They move on together, following the display which goes on and on across the Commons’s normal hobby bays and alcoves. Aaron cannot get his fill of looking at the great vegetable forms, their fantastic color and variety. It is hard to grasp their size; here and there Photolab has drawn in scales and arrows pointing out what appear to be fruits or huge seed-clusters. No wonder Akin’s crew has sore eyes and stubbed toes, Aaron thinks; a tremendous job. He goes around an aviary cage and finds a spectacular array of night-shots showing the “plants’” bioluminescence. Weird auroral colors, apparently flickering or changing continuously. What the nights must be like!

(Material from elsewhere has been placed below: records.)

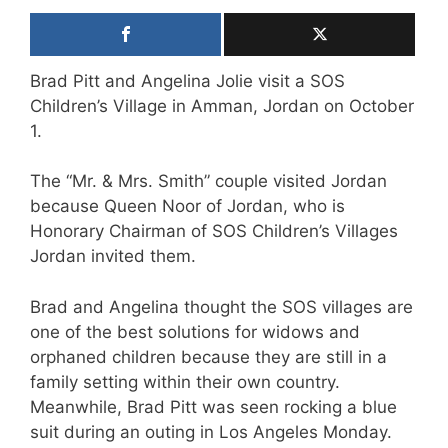
Brad Pitt and Angelina Jolie visit a SOS
Children’s Village in Amman, Jordan on October
1.
The “Mr. & Mrs. Smith” couple visited Jordan
because Queen Noor of Jordan, who is
Honorary Chairman of SOS Children’s Villages
Jordan invited them.
Brad and Angelina thought the SOS villages are
one of the best solutions for widows and
orphaned children because they are still in a
family setting within their own country.
Meanwhile, Brad Pitt was seen rocking a blue
suit during an outing in Los Angeles Monday.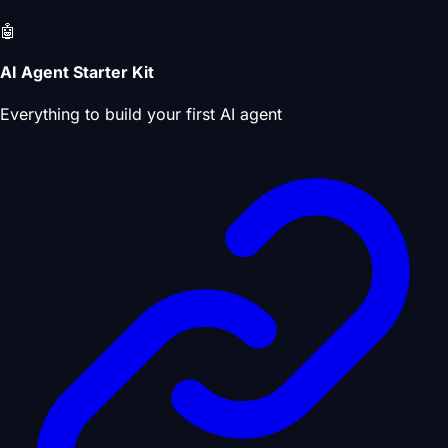
🤖
AI Agent Starter Kit
Everything to build your first AI agent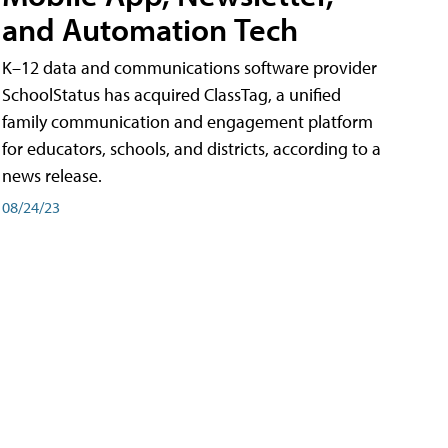
and Automation Tech
K–12 data and communications software provider
SchoolStatus has acquired ClassTag, a unified
family communication and engagement platform
for educators, schools, and districts, according to a
news release.
08/24/23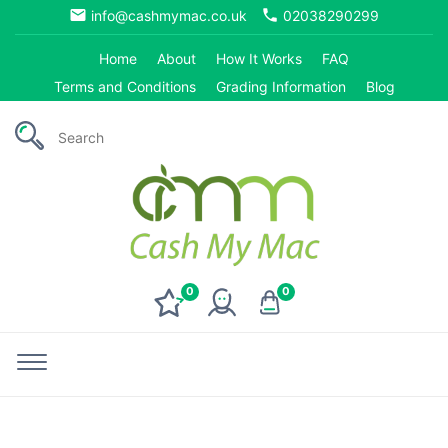
email
phone
info@cashmymac.co.uk
02038290299
Home
About
How It Works
FAQ
Terms and Conditions
Grading Information
Blog
0
0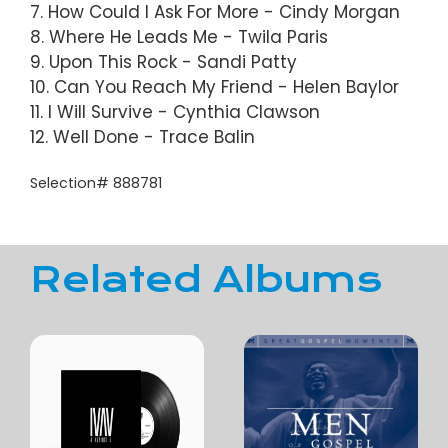
7. How Could I Ask For More - Cindy Morgan
8. Where He Leads Me - Twila Paris
9. Upon This Rock - Sandi Patty
10. Can You Reach My Friend - Helen Baylor
11. I Will Survive - Cynthia Clawson
12. Well Done - Trace Balin
Selection# 888781
Related Albums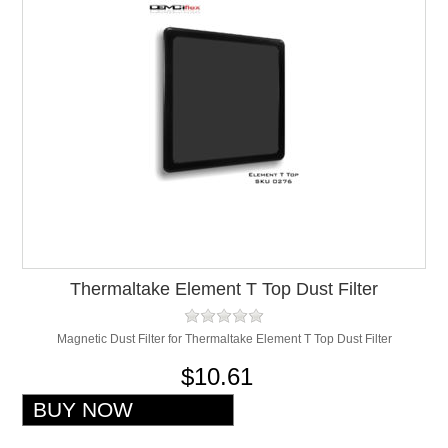
Thermaltake Element T Top Dust Filter
Magnetic Dust Filter for Thermaltake Element T Top Dust Filter
$10.61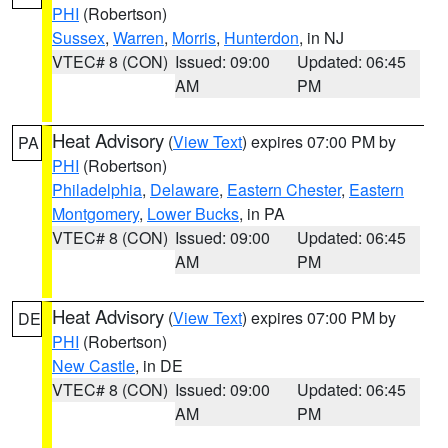
PHI
(Robertson)
Sussex
,
Warren
,
Morris
,
Hunterdon
, in NJ
VTEC# 8 (CON)
Issued: 09:00
Updated: 06:45
AM
PM
Heat Advisory
(
View Text
) expires 07:00 PM by
PA
PHI
(Robertson)
Philadelphia
,
Delaware
,
Eastern Chester
,
Eastern
Montgomery
,
Lower Bucks
, in PA
VTEC# 8 (CON)
Issued: 09:00
Updated: 06:45
AM
PM
Heat Advisory
(
View Text
) expires 07:00 PM by
DE
PHI
(Robertson)
New Castle
, in DE
VTEC# 8 (CON)
Issued: 09:00
Updated: 06:45
AM
PM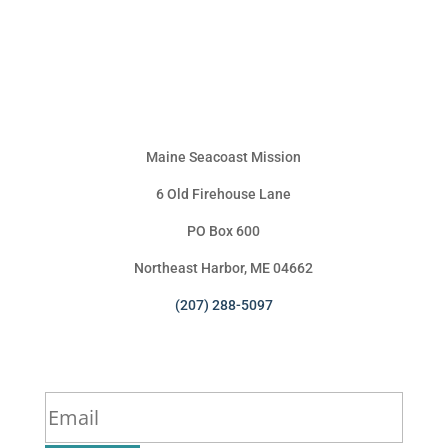
Maine Seacoast Mission
6 Old Firehouse Lane
PO Box 600
Northeast Harbor, ME 04662
(207) 288-5097
Sign Up for Our Newsletter
*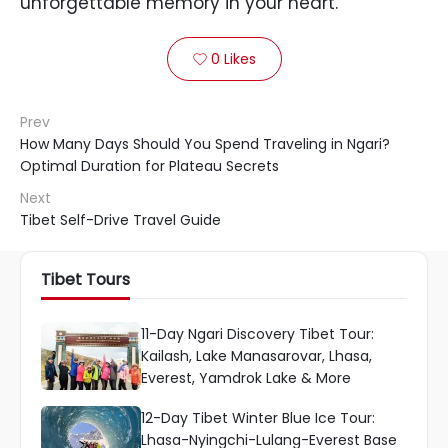
unforgettable memory in your heart.
0
Likes

Prev
How Many Days Should You Spend Traveling in Ngari?
Optimal Duration for Plateau Secrets
Next
Tibet Self-Drive Travel Guide
Tibet Tours
11-Day Ngari Discovery Tibet Tour:
Kailash, Lake Manasarovar, Lhasa,
Everest, Yamdrok Lake & More
12-Day Tibet Winter Blue Ice Tour:
Lhasa-Nyingchi-Lulang-Everest Base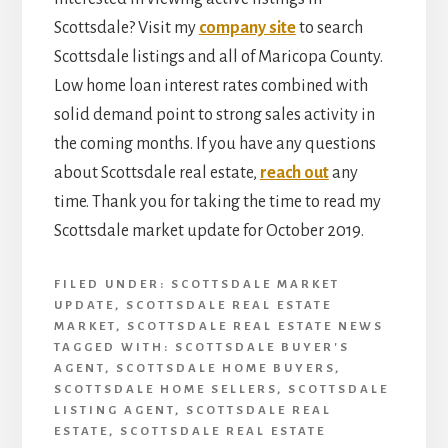
Scottsdale? Visit my
company site
to search
Scottsdale listings and all of Maricopa County.
Low home loan interest rates combined with
solid demand point to strong sales activity in
the coming months. If you have any questions
about Scottsdale real estate,
reach out
any
time. Thank you for taking the time to read my
Scottsdale market update for October 2019.
FILED UNDER:
SCOTTSDALE MARKET
UPDATE
,
SCOTTSDALE REAL ESTATE
MARKET
,
SCOTTSDALE REAL ESTATE NEWS
TAGGED WITH:
SCOTTSDALE BUYER'S
AGENT
,
SCOTTSDALE HOME BUYERS
,
SCOTTSDALE HOME SELLERS
,
SCOTTSDALE
LISTING AGENT
,
SCOTTSDALE REAL
ESTATE
,
SCOTTSDALE REAL ESTATE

Aaron peers at the dark sky, identifies the two small moons of Lory’s planet. He really must stop calling it Lory’s planet, he tells himself. It’s Kuh’s now if it’s anybody’s. Doubtless it will be given some dismal official name.

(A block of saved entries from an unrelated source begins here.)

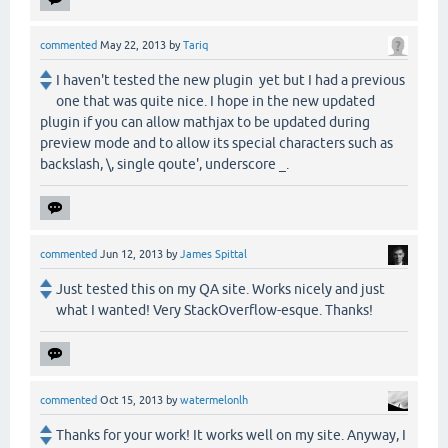
commented
May 22, 2013
by
Tariq
I haven't tested the new plugin yet but I had a previous
one that was quite nice. I hope in the new updated
plugin if you can allow mathjax to be updated during
preview mode and to allow its special characters such as
backslash, \, single qoute', underscore _.
commented
Jun 12, 2013
by
James Spittal
Just tested this on my QA site. Works nicely and just
what I wanted! Very StackOverflow-esque. Thanks!
commented
Oct 15, 2013
by
watermelonlh
Thanks for your work! It works well on my site. Anyway, I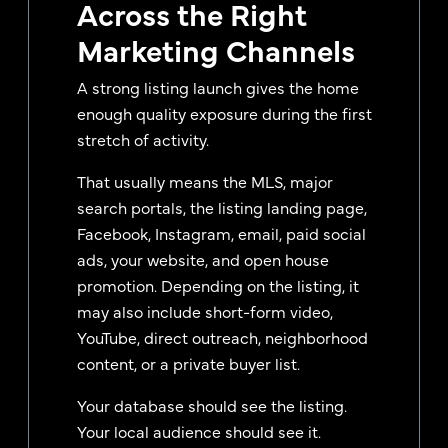
Across the Right
Marketing Channels
A strong listing launch gives the home
enough quality exposure during the first
stretch of activity.
That usually means the MLS, major
search portals, the listing landing page,
Facebook, Instagram, email, paid social
ads, your website, and open house
promotion. Depending on the listing, it
may also include short-form video,
YouTube, direct outreach, neighborhood
content, or a private buyer list.
Your database should see the listing.
Your local audience should see it.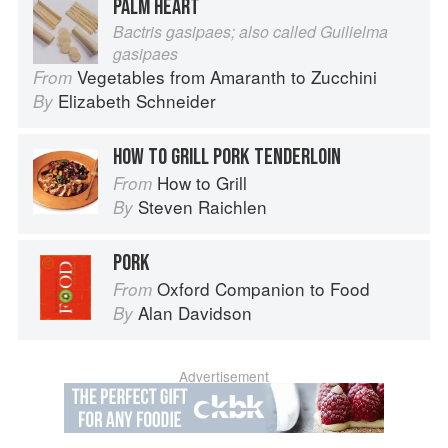
PALM HEART
Bactris gasipaes; also called Guilielma
gasipaes
Vegetables from Amaranth to Zucchini
From
Elizabeth Schneider
By
HOW TO GRILL PORK TENDERLOIN
How to Grill
From
Steven Raichlen
By
PORK
Oxford Companion to Food
From
Alan Davidson
By
Advertisement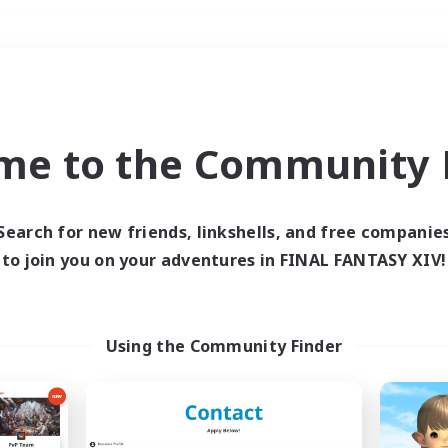
Weekends
＃Housing Enthusiasts
me to the Community F
Search for new friends, linkshells, and free companie
to join you on your adventures in FINAL FANTASY XIV!
0 results
 search yielded no res
Using the Community Finder
ase enter different search terms and try ag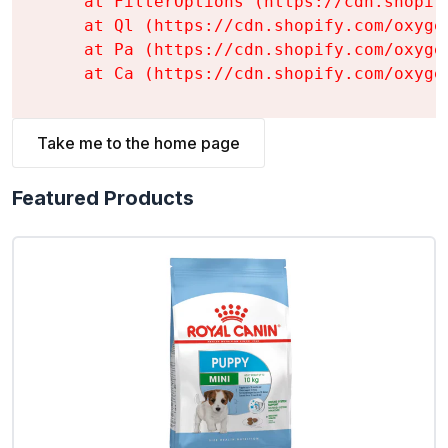
    at FilterOptions (https://cdn.shopif
    at Ql (https://cdn.shopify.com/oxyge
    at Pa (https://cdn.shopify.com/oxyge
    at Ca (https://cdn.shopify.com/oxyge
Take me to the home page
Featured Products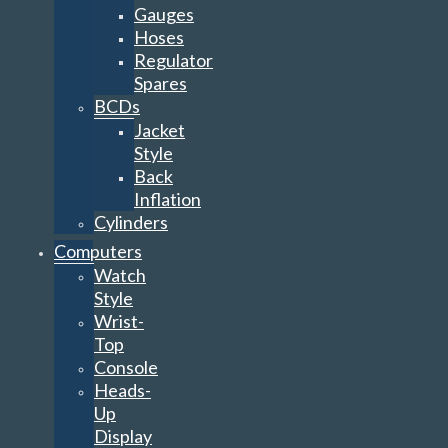
Gauges
Hoses
Regulator
Spares
BCDs
Jacket
Style
Back
Inflation
Cylinders
Computers
Watch
Style
Wrist-
Top
Console
Heads-
Up
Display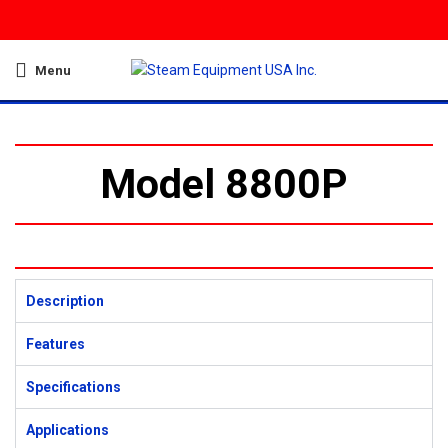
Menu
Model 8800P
Description
Features
Specifications
Applications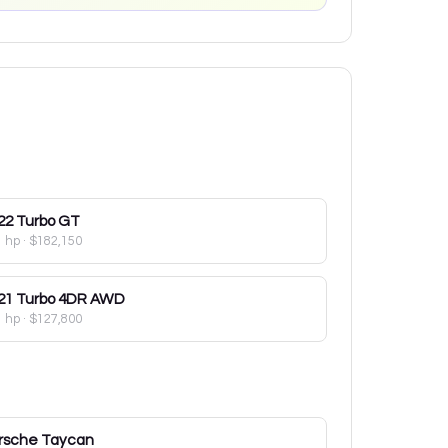
22
Turbo GT
1 hp
·
$182,150
21
Turbo 4DR AWD
1 hp
·
$127,800
rsche
Taycan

The mynah bird squawks, drawing his attention to another panel in the chess alcove: close-ups of the detached fruit-clusters or whatever they are, with infrared and high-frequency collations. It was one of these detached clusters that Lory brought back, along with samples of soil and water and so on. Aaron studies the display; the “fruits” are slightly warm and a trifle above background radiation level. They luminesce, too. Not dormant. A logical choice, Aaron decides, momentarily aware that the thing is out there on a line with his shoulder. Is it menacing? Are you giving me bad dreams, vegetable? He stares probingly at the pictures. They don’t look menacing.

Beyond the aquariums he comes upon the ground pictures taken before the computer was dumped. The official firstlanding photo, almost life-size, showing everybody in suits and helmets beside
China Flower’
s port. Behind them is that enormous flat beach and a far-off sea. Faces are almost invisible; Aaron makes out Lory in her blue suit. Beside her is the Australian girl, her gloved hand very close to that of Kuh’s navigator, whose name is also Kuh; “little” Kuh is identifiable by his two-meter height. In front of the group is a flagstaff flying the United Nations flag. Ridiculous. Aaron feels his throat tighten. Ludicrous, wondrous. And the flag, he sees, is blowing. The planet has winds. Moving air, imagine!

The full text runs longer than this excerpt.